=== Task instructions ===
From the line containing "Mask all regions" to the last line below, retype everything word for word.

........

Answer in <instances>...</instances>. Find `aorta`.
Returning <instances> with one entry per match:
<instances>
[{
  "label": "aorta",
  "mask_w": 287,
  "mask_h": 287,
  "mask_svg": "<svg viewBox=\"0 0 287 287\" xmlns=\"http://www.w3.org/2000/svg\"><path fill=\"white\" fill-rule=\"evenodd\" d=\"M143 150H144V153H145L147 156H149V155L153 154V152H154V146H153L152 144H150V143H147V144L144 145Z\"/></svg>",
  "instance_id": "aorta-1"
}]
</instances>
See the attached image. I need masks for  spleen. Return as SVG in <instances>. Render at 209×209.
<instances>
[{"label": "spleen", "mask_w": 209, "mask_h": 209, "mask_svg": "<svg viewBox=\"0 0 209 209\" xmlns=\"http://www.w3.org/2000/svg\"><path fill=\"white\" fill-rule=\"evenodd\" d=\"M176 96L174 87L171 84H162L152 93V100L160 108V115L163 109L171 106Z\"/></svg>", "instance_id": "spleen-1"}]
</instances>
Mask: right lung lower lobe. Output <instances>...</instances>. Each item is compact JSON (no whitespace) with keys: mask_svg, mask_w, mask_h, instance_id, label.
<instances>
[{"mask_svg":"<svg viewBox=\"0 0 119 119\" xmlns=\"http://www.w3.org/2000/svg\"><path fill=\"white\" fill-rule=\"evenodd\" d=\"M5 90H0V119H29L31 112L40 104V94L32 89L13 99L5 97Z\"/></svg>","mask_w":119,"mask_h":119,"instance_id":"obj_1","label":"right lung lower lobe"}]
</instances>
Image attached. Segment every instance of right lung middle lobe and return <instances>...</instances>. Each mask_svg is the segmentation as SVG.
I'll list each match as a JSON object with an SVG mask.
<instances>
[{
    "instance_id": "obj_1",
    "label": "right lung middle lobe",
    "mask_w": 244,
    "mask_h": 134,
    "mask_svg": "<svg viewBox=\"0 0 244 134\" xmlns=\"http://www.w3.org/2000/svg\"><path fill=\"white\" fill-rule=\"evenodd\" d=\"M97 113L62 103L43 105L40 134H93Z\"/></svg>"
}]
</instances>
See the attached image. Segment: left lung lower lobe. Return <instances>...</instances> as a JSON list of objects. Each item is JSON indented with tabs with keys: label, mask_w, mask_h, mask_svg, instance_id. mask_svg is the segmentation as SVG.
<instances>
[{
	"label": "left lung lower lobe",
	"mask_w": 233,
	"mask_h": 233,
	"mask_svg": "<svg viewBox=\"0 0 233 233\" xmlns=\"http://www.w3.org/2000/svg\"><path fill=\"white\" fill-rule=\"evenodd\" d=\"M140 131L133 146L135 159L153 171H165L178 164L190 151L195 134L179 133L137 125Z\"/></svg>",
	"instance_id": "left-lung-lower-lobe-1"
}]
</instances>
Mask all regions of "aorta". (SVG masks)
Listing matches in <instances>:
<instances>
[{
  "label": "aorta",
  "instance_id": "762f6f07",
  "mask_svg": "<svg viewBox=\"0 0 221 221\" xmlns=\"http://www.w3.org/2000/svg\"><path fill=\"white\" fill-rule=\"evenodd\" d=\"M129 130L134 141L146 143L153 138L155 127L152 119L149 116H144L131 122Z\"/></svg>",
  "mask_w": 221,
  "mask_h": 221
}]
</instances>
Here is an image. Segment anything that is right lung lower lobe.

........

=== Your response ===
Mask all regions of "aorta". (SVG masks)
Listing matches in <instances>:
<instances>
[{
  "label": "aorta",
  "instance_id": "762f6f07",
  "mask_svg": "<svg viewBox=\"0 0 221 221\" xmlns=\"http://www.w3.org/2000/svg\"><path fill=\"white\" fill-rule=\"evenodd\" d=\"M129 130L134 141L146 143L153 138L155 127L152 119L149 116H144L131 122Z\"/></svg>",
  "mask_w": 221,
  "mask_h": 221
}]
</instances>
Here is an image. Segment anything that is right lung lower lobe.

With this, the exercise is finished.